= 1950 Nicaraguan general election =

General elections were held in Nicaragua to elect a president and National Congress of Nicaragua on 21 May 1950.

In April, Anastasio Somoza García and Emiliano Chamorro Vargas sat down and signed the Pacto de los Generales, thus laying the basis for a new political coalition. Once the agreement was signed, the Congress formally proceeded to set the date and the procedure of the upcoming election. Sixty deputies to a Constituent Assembly would be elected, with forty seats going to the majority party and seventeen to the minority party, plus three that would include the defeated presidential candidate and the two living, popularly elected ex-presidents (Anastasio Somoza García and Emiliano Chamorro Vargas). "Only the Liberals and the Conservatives could participate because the constitutional procedure for registering new parties would be held in abeyance."

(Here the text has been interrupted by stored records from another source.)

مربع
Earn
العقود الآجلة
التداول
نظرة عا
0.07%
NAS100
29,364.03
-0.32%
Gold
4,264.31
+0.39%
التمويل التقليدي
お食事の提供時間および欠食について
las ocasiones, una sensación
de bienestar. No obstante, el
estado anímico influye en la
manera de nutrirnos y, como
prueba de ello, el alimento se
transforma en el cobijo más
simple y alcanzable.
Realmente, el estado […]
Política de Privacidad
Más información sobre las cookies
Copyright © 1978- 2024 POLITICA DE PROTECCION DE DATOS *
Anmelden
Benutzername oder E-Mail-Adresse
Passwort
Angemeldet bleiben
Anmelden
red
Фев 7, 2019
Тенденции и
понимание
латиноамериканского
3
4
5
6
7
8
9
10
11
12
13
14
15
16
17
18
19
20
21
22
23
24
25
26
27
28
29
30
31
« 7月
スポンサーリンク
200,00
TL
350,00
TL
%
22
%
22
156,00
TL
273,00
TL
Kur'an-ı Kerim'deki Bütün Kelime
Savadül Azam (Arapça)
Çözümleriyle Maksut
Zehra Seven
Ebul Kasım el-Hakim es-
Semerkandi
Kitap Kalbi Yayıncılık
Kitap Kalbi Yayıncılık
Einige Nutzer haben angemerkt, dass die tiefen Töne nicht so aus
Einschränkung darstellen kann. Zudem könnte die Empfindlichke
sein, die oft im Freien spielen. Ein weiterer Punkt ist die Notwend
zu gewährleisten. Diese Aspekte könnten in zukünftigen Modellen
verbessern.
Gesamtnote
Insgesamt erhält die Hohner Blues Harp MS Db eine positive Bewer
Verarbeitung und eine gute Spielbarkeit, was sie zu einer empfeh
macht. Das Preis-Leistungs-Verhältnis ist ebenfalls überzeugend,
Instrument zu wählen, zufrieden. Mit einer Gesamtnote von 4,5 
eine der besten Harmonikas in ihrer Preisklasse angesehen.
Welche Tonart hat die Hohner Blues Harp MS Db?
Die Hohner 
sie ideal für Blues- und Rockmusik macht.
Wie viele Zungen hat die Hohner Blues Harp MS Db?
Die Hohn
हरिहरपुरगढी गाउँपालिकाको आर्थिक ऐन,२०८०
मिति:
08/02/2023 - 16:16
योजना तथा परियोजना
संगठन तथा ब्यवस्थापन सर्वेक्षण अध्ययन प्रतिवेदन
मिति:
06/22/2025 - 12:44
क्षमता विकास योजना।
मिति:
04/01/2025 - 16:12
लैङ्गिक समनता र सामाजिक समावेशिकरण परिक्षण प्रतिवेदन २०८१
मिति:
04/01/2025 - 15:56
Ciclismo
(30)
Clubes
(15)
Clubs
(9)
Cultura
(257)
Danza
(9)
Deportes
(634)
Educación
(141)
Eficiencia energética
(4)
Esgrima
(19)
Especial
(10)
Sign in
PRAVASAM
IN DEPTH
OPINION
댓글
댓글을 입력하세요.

The Conservative leadership at no time threatened to withdraw from the race and the election was held as scheduled on 21 May. The results of the election proved a disaster for the Conservatives, who received less than one-quarter of all the votes and won a bare outright majority only in Granada.

==Results==

| Party |  | Candidate | Votes | % | Seats |  |  |  |  |
| Chamber | Senate |
|  | Nationalist Liberal Party | Anastasio Somoza García | 153,297 | 75.63 | 28 | 12 |
|  | Conservative Party | Emiliano Chamorro Benard | 49,401 | 24.37 | 14 | 3 |
| Special seats |  |  |  |  | 0 | 3 |
| Total |  |  | 202,698 | 100.00 | 42 | 18 |
Source: Nohlen

==Bibliography==
- Elections in the Americas A Data Handbook Volume 1. North America, Central America, and the Caribbean. Edited by Dieter Nohlen. 2005.
- Millett, Richard. Guardians of the dynasty: a history of the U.S. created Guardia Nacional de Nicaragua and the Somoza Family. Maryknoll: Orbis Books. 1977.
- Political handbook of the world 1954. New York, 1955.
- Walter, Knut. The regime of Anastasio Somoza, 1936–1956. Chapel Hill: The University of North Carolina. 1993.